- PROMPT: Where a line holds the word "have", copy it from the records.
*** DATA PROVIDED ***
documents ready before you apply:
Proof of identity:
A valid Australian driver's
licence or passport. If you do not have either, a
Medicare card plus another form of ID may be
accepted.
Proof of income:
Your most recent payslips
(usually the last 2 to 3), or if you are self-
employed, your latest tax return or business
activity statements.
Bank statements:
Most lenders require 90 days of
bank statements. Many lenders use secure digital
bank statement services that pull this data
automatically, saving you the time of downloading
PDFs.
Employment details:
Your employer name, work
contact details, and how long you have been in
*** End of DATA PROVIDED ***
*** DATA PROVIDED ***
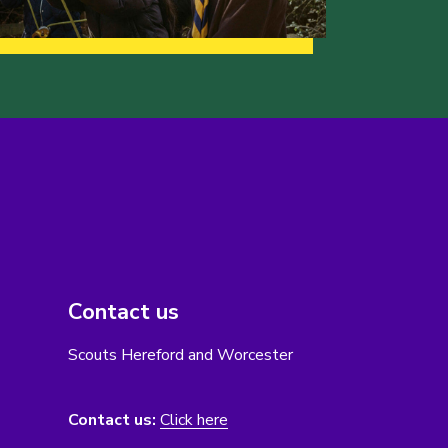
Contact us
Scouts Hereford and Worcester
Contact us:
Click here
*** End of DATA PROVIDED ***
- ANSWER TO THIS PROBLEM:
licence or passport. If you do not have either, a
contact details, and how long you have been in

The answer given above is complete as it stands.